What this task involves: Repeat the records exactly as given. Do not include the pictures.

───── Data supplied ─────

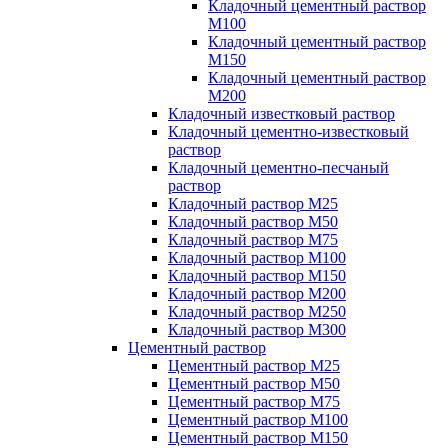
Кладочный цементный раствор
М100
Кладочный цементный раствор
М150
Кладочный цементный раствор
М200
Кладочный известковый раствор
Кладочный цементно-известковый
раствор
Кладочный цементно-песчаный
раствор
Кладочный раствор М25
Кладочный раствор М50
Кладочный раствор М75
Кладочный раствор М100
Кладочный раствор М150
Кладочный раствор М200
Кладочный раствор М250
Кладочный раствор М300
Цементный раствор
Цементный раствор М25
Цементный раствор М50
Цементный раствор М75
Цементный раствор М100
Цементный раствор М150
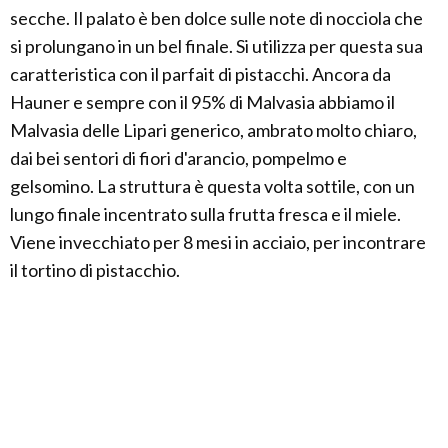
secche. Il palato è ben dolce sulle note di nocciola che
si prolungano in un bel finale. Si utilizza per questa sua
caratteristica con il parfait di pistacchi. Ancora da
Hauner e sempre con il 95% di Malvasia abbiamo il
Malvasia delle Lipari generico, ambrato molto chiaro,
dai bei sentori di fiori d'arancio, pompelmo e
gelsomino. La struttura è questa volta sottile, con un
lungo finale incentrato sulla frutta fresca e il miele.
Viene invecchiato per 8 mesi in acciaio, per incontrare
il tortino di pistacchio.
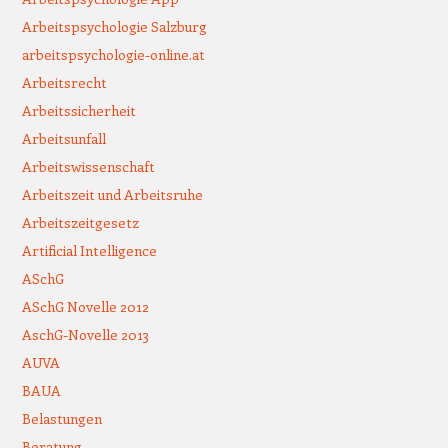
Arbeitspsychologie Salzburg
arbeitspsychologie-online.at
Arbeitsrecht
Arbeitssicherheit
Arbeitsunfall
Arbeitswissenschaft
Arbeitszeit und Arbeitsruhe
Arbeitszeitgesetz
Artificial Intelligence
ASchG
ASchG Novelle 2012
AschG-Novelle 2013
AUVA
BAUA
Belastungen
Beratung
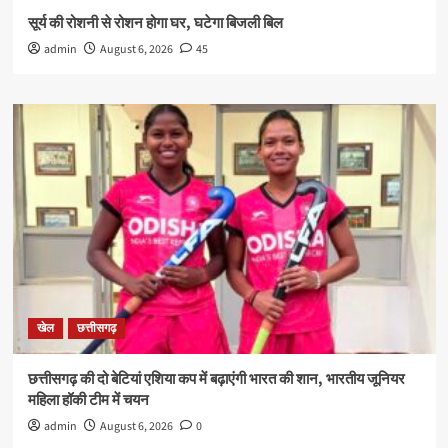
सूर्य की रोशनी से रोशन होगा घर, घटेगा बिजली बिल
admin
August 6, 2026
45
खेल
छत्तीसगढ़
छत्तीसगढ़ की दो बेटियां एशिया कप में बढ़ाएंगी भारत की शान, भारतीय जूनियर
महिला हॉकी टीम में चयन
admin
August 6, 2026
0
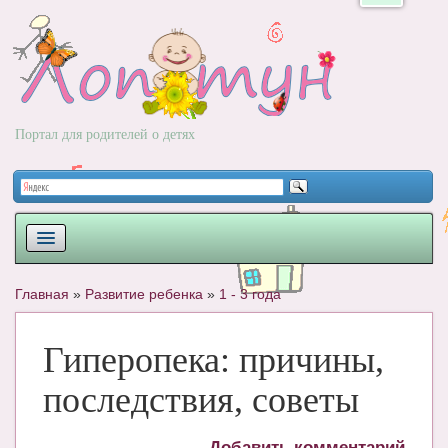
Портал для родителей о детях
ПЛАНИРОВАНИЕ
Главная
»
Развитие ребенка
»
1 - 3 года
РОДЫ
Гиперопека: причины,
НОВОРОЖДЕННЫЙ
последствия, советы
РАЗВИТИЕ
ВОПРОС-ОТВЕТ
Добавить комментарий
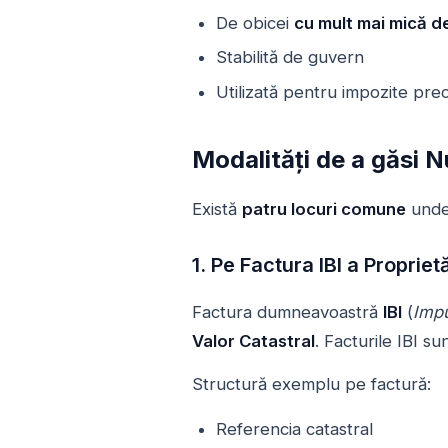
De obicei
cu mult mai mică de
Stabilită de guvern
Utilizată pentru impozite pre
Modalități de a găsi 
Există
patru locuri comune
unde 
1. Pe Factura IBI a Proprie
Factura dumneavoastră
IBI
(
Impu
Valor Catastral
. Facturile IBI su
Structură exemplu pe factură:
Referencia catastral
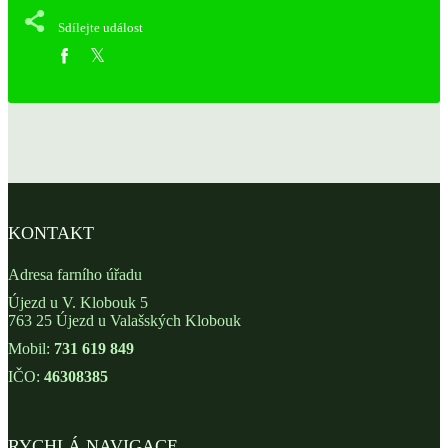
Sdílejte událost
KONTAKT
Adresa farního úřadu
Újezd u V. Klobouk 5
763 25 Újezd u Valašských Klobouk
Mobil:
731 619 849
IČO:
46308385
RYCHLÁ NAVIGACE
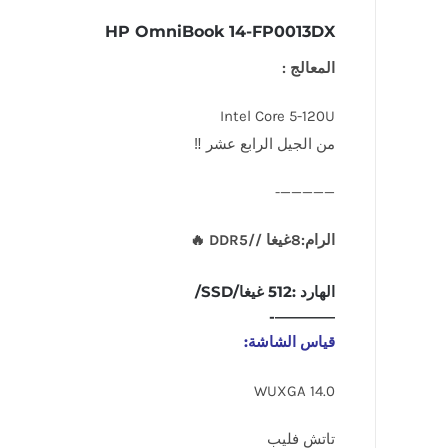
HP OmniBook 14-FP0013DX
المعالج :
Intel Core 5-120U
من الجيل الرابع عشر ‼
—————-
الرام:8غيغا //DDR5 🔥
الهارد :512 غيغا/SSD/
————-
قياس الشاشة:
14.0 WUXGA
تاتش فليب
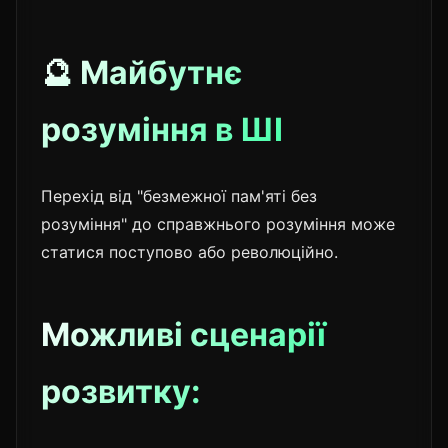
🔮 Майбутнє
розуміння в ШІ
Перехід від "безмежної пам'яті без
розуміння" до справжнього розуміння може
статися поступово або революційно.
Можливі сценарії
розвитку:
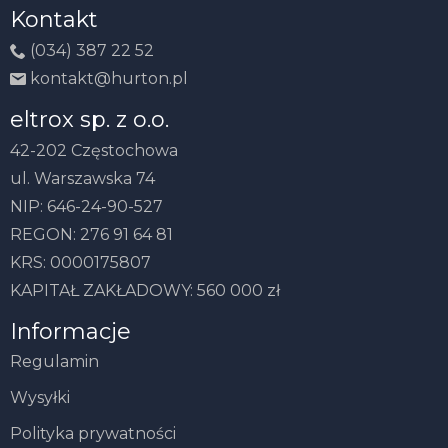
Kontakt
(034) 387 22 52
kontakt@hurton.pl
eltrox sp. z o.o.
42-202 Częstochowa
ul. Warszawska 74
NIP: 646-24-90-527
REGON: 276 91 64 81
KRS: 0000175807
KAPITAŁ ZAKŁADOWY: 560 000 zł
Informacje
Regulamin
Wysyłki
Polityka prywatności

─────

Solution for this exercise:
Кладочный цементный раствор
М100
Кладочный цементный раствор
М150
Кладочный цементный раствор
М200
Кладочный известковый раствор
Кладочный цементно-известковый
раствор
Кладочный цементно-песчаный
раствор
Кладочный раствор М25
Кладочный раствор М50
Кладочный раствор М75
Кладочный раствор М100
Кладочный раствор М150
Кладочный раствор М200
Кладочный раствор М250
Кладочный раствор М300
Цементный раствор
Цементный раствор М25
Цементный раствор М50
Цементный раствор М75
Цементный раствор М100
Цементный раствор М150
secche. Il palato è ben dolce sulle note di nocciola che
si prolungano in un bel finale. Si utilizza per questa sua
caratteristica con il parfait di pistacchi. Ancora da
Hauner e sempre con il 95% di Malvasia abbiamo il
Malvasia delle Lipari generico, ambrato molto chiaro,
dai bei sentori di fiori d'arancio, pompelmo e
gelsomino. La struttura è questa volta sottile, con un
lungo finale incentrato sulla frutta fresca e il miele.
Viene invecchiato per 8 mesi in acciaio, per incontrare
il tortino di pistacchio.
Arbeitspsychologie Salzburg
arbeitspsychologie-online.at
Arbeitsrecht
Arbeitssicherheit
Arbeitsunfall
Arbeitswissenschaft
Arbeitszeit und Arbeitsruhe
Arbeitszeitgesetz
Artificial Intelligence
ASchG
ASchG Novelle 2012
AschG-Novelle 2013
AUVA
BAUA
Belastungen
Beratung
सूर्य की रोशनी से रोशन होगा घर, घटेगा बिजली बिल
admin
August 6, 2026
45
खेल
छत्तीसगढ़
छत्तीसगढ़ की दो बेटियां एशिया कप में बढ़ाएंगी भारत की शान, भारतीय जूनियर
महिला हॉकी टीम में चयन
admin
August 6, 2026
0
Портал для родителей о детях
ПЛАНИРОВАНИЕ
Главная
»
Развитие ребенка
»
1 - 3 года
РОДЫ
Гиперопека: причины,
НОВОРОЖДЕННЫЙ
последствия, советы
РАЗВИТИЕ
ВОПРОС-ОТВЕТ
Добавить комментарий
De obicei
cu mult mai mică de
Stabilită de guvern
Utilizată pentru impozite pre
Modalități de a găsi 
Există
patru locuri comune
unde 
1. Pe Factura IBI a Proprie
Factura dumneavoastră
IBI
(
Impu
Valor Catastral
. Facturile IBI su
Structură exemplu pe factură:
Referencia catastral
Sdílejte událost
KONTAKT
Adresa farního úřadu
Újezd u V. Klobouk 5
763 25 Újezd u Valašských Klobouk
Mobil:
731 619 849
IČO:
46308385
RYCHLÁ NAVIGACE
HP OmniBook 14-FP0013DX
المعالج :
Intel Core 5-120U
من الجيل الرابع عشر ‼
—————-
الرام:8غيغا //DDR5 🔥
الهارد :512 غيغا/SSD/
————-
قياس الشاشة:
14.0 WUXGA
تاتش فليب
🔮 Майбутнє
розуміння в ШІ
Перехід від "безмежної пам'яті без
розуміння" до справжнього розуміння може
статися поступово або революційно.
Можливі сценарії
розвитку:
Kontakt
(034) 387 22 52
kontakt@hurton.pl
eltrox sp. z o.o.
42-202 Częstochowa
ul. Warszawska 74
NIP: 646-24-90-527
REGON: 276 91 64 81
KRS: 0000175807
KAPITAŁ ZAKŁADOWY: 560 000 zł
Informacje
Regulamin
Wysyłki
Polityka prywatności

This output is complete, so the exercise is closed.